An extra 7 billion € a year in investment would go a long way, even if divided out with direct operating costs for service increase. It’s around 250 km of tramway, or 50 km of U-Bahn – and at least the Berlin U-Bahn (I think also the others) operationally breaks even so once built it’s free money. In Berlin a pro-rated share – 300 million €/year – would be a noticeable addition to the city’s 2035 rail plan. Investment also has the habit to stick in the long term once built, which is especially good if the point is not to suppress short-term car traffic or to provide short-term fiscal stimulus to a 3% unemployment economy but to engage in long-term economic investment.
This is the fourth in a series of five (not four) posts about the poor state of political transit advocacy in the United States, following posts about the Green Line Extension in metro Boston, free public transport proposals, and federal aid to operations, to be followed by a post about how to do better instead.

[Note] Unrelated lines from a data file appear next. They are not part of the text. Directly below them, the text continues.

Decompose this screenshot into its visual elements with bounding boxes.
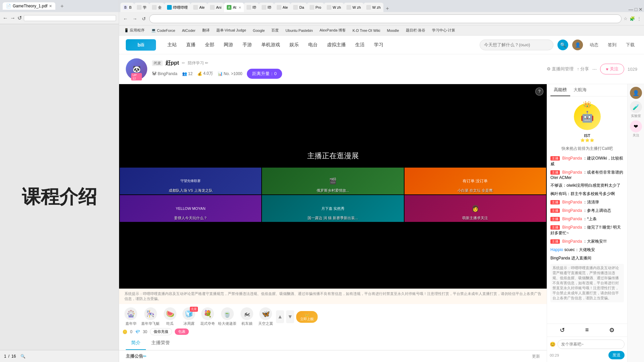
chat-input[interactable] [557, 340, 625, 349]
new-tab-button[interactable]: ＋ [59, 3, 65, 10]
tab-highscore[interactable]: 高能榜 [550, 84, 570, 96]
emoji-ice[interactable]: 🧊 北星 冰周露 [180, 307, 197, 326]
nav-timeline[interactable]: 动态 [587, 42, 601, 48]
browser-tab-ale1[interactable]: Ale [191, 3, 207, 12]
video-help-button[interactable]: ? [535, 87, 543, 96]
window-controls[interactable]: — □ ✕ [629, 7, 643, 12]
nav-entertainment[interactable]: 娱乐 [285, 36, 304, 54]
companion-tag[interactable]: 陪伴学习 ✏ [188, 60, 208, 66]
browser-tab-bi1[interactable]: 哔 [244, 3, 259, 12]
avatar-far-right[interactable]: 👤 [630, 87, 642, 99]
browser-tab-at[interactable]: AAt✕ [224, 3, 244, 12]
browser-tab-b[interactable]: BB [120, 3, 134, 12]
more-icon[interactable]: ⋯ [592, 67, 597, 72]
back-button[interactable]: ← [3, 15, 8, 21]
bookmark-codeforce[interactable]: 💻CodeForce [149, 27, 177, 34]
bili-logo[interactable]: bili [126, 39, 156, 51]
menu-icon[interactable]: ⋮ [637, 16, 641, 21]
thumb-card-1[interactable]: 守望先锋联赛 成都队入场 VS 上海龙之队 [120, 168, 261, 194]
bookmark-vj[interactable]: 题单·Virtual Judge [214, 27, 249, 34]
bookmark-translate[interactable]: 翻译 [200, 27, 212, 34]
browser-tab-da[interactable]: Da [290, 3, 307, 12]
thumb-card-5[interactable]: 月下嘉 实然秀 国一露边 润 猫 新赛季新出装... [262, 195, 404, 222]
bookmark-baidu[interactable]: 百度 [269, 27, 281, 34]
chat-send-button[interactable]: 发送 [608, 351, 625, 359]
streamer-avatar[interactable]: 🐼 UP 12 [126, 58, 147, 80]
nav-pc-game[interactable]: 网游 [219, 36, 238, 54]
bookmark-moodle[interactable]: Moodle [384, 27, 401, 34]
emoji-chigua[interactable]: 🍉 吃瓜 [162, 307, 178, 326]
pdf-tab[interactable]: 📄 GameTheory_1.pdf ✕ [3, 2, 55, 10]
browser-forward[interactable]: → [131, 15, 139, 22]
thumb-card-3[interactable]: 有订单 没订单 小白菜 在文坛 全是鹰 [405, 168, 546, 194]
pdf-tab-close[interactable]: ✕ [49, 4, 52, 8]
settings-icon[interactable]: ⚙ 直播间管理 [547, 66, 574, 72]
immediate-up-button[interactable]: 👑 立即上舰 [296, 311, 318, 323]
chat-tool-settings[interactable]: ⚙ [609, 326, 614, 334]
emoji-jianianhua[interactable]: 🎡 嘉年华 [122, 307, 139, 326]
browser-tab-zh2[interactable]: W zh [344, 3, 364, 12]
emoji-tea[interactable]: 🍵 给大佬递茶 [218, 307, 236, 326]
nav-vtuber[interactable]: 虚拟主播 [322, 36, 351, 54]
search-button[interactable]: 🔍 [557, 40, 568, 50]
bookmark-kdtree[interactable]: K-D Tree·OI Wiki [350, 27, 383, 34]
emoji-scroll-down[interactable]: ▼ [286, 310, 294, 323]
browser-tab-pro[interactable]: Pro [307, 3, 324, 12]
search-input[interactable] [480, 40, 553, 50]
thumb-card-6[interactable]: 👩 萌新主播求关注 [405, 195, 546, 222]
nav-all[interactable]: 全部 [200, 36, 219, 54]
pack-button[interactable]: 包裹 [175, 328, 189, 335]
browser-tab-ale2[interactable]: Ale [274, 3, 291, 12]
extension-icon[interactable]: 🧩 [630, 16, 635, 21]
share-icon[interactable]: ↑ 分享 [577, 66, 589, 72]
emoji-flower[interactable]: 💐 花式夺奇 [199, 307, 216, 326]
emoji-wing[interactable]: 🦋 天空之翼 [257, 307, 274, 326]
pdf-address-bar[interactable]: C:/Users/wbl/Desktop/上课/西大/GameTheory_1 [24, 15, 116, 21]
tab-honor[interactable]: 主播荣誉 [146, 337, 175, 350]
announcement-refresh[interactable]: 更新 [532, 354, 540, 359]
search-icon[interactable]: 🔍 [20, 354, 25, 359]
nav-live[interactable]: 直播 [181, 36, 200, 54]
bookmark-alexpanda[interactable]: AlexPanda·博客 [317, 27, 348, 34]
forward-button[interactable]: → [10, 15, 15, 21]
follow-button[interactable]: ♥ 关注 [600, 64, 624, 74]
url-bar[interactable]: live.bilibili.com/21624796 [149, 14, 622, 23]
recharge-button[interactable]: 值你充值 [150, 328, 172, 335]
nav-mobile-game[interactable]: 手游 [238, 36, 257, 54]
bookmark-ubuntu[interactable]: Ubuntu Pastebin [283, 27, 315, 34]
user-avatar[interactable]: 👤 [572, 40, 583, 50]
bookmark-luogu[interactable]: 题目栏·洛谷 [404, 27, 428, 34]
nav-checkin[interactable]: 签到 [605, 42, 619, 48]
emoji-motor[interactable]: 🏍 机车娘 [238, 307, 255, 326]
nav-radio[interactable]: 电台 [304, 36, 322, 54]
bookmark-star[interactable]: ☆ [624, 16, 628, 21]
distance-button[interactable]: 距离升量：0 [247, 69, 282, 79]
chat-tool-list[interactable]: ≡ [585, 326, 589, 334]
browser-tab-zh1[interactable]: W zh [324, 3, 344, 12]
nav-single-game[interactable]: 单机游戏 [257, 36, 285, 54]
bookmark-atcoder[interactable]: AtCoder [179, 27, 198, 34]
bookmark-apps[interactable]: 📱应用程序 [122, 27, 147, 34]
browser-tab-xue[interactable]: 学 [134, 3, 149, 12]
chat-tool-refresh[interactable]: ↺ [560, 326, 565, 334]
nav-life[interactable]: 生活 [351, 36, 369, 54]
browser-tab-bi2[interactable]: 哔 [259, 3, 274, 12]
browser-tab-ani[interactable]: Ani [207, 3, 224, 12]
follow-icon[interactable]: ❤ [630, 120, 642, 132]
browser-tab-zh3[interactable]: W zh [364, 3, 383, 12]
chat-emoji-button[interactable]: 😊 [550, 342, 555, 347]
browser-refresh[interactable]: ↺ [141, 15, 147, 22]
bookmark-study[interactable]: 学习中心·计算 [430, 27, 458, 34]
bookmark-google[interactable]: Google [251, 27, 267, 34]
tab-fleet[interactable]: 大航海 [570, 84, 590, 96]
browser-back[interactable]: ← [122, 15, 129, 22]
nav-download[interactable]: 下载 [623, 42, 637, 48]
thumb-card-4[interactable]: YELLOW MOYAN 姜饼人今天玩什么？ [120, 195, 261, 222]
browser-new-tab[interactable]: ＋ [385, 5, 390, 12]
emoji-scroll-up[interactable]: ▲ [276, 310, 284, 323]
emoji-jianianhua-fly[interactable]: 🎠 嘉年华飞艇 [141, 307, 160, 326]
nav-study[interactable]: 学习 [369, 36, 388, 54]
lab-icon[interactable]: 🧪 [630, 101, 642, 113]
refresh-button[interactable]: ↺ [17, 15, 22, 21]
browser-tab-bili[interactable]: 哔哩哔哩 [164, 3, 191, 12]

I think very highly of Yonah Freemark. His academic and popular work on public transport and urbanism ranges from good to excellent, and a lot of my early thinking (and early writing!) on regional rail and high-speed rail owes a debt to him.

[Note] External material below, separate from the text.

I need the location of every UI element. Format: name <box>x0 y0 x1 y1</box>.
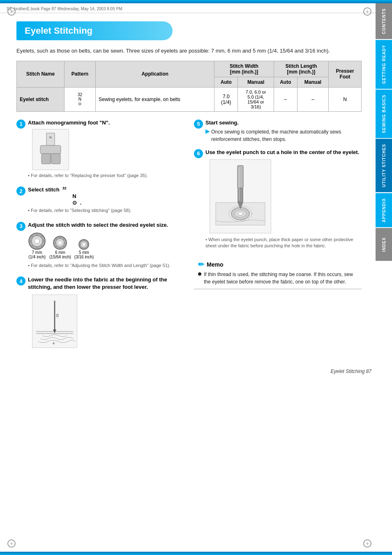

But I think he’s wrong in his proposal for a Green New Deal for transportation. This is a proposal by the Climate and Community Project (not the Urban Institute as I said in previous posts – sorry) to decarbonize transport in the United States, through fleet electrification and investments in public transport. Yonah is one of several authors; I identify him with the public transit-related parts of the report, but I want to make it clear that it’s the report I’m criticizing, regardless of who wrote what.
The fundamental problem of the CCP report is what I’ve been building up to in the last three posts in this series: it tries to please everybody by throwing money everywhere and making conflicting promises. The Green Line Extension was built this way under Deval Patrick, and costs ballooned, and what passed for discipline under Charlie Baker just reinforced the same long-term loss of state capacity that led to the cost explosion.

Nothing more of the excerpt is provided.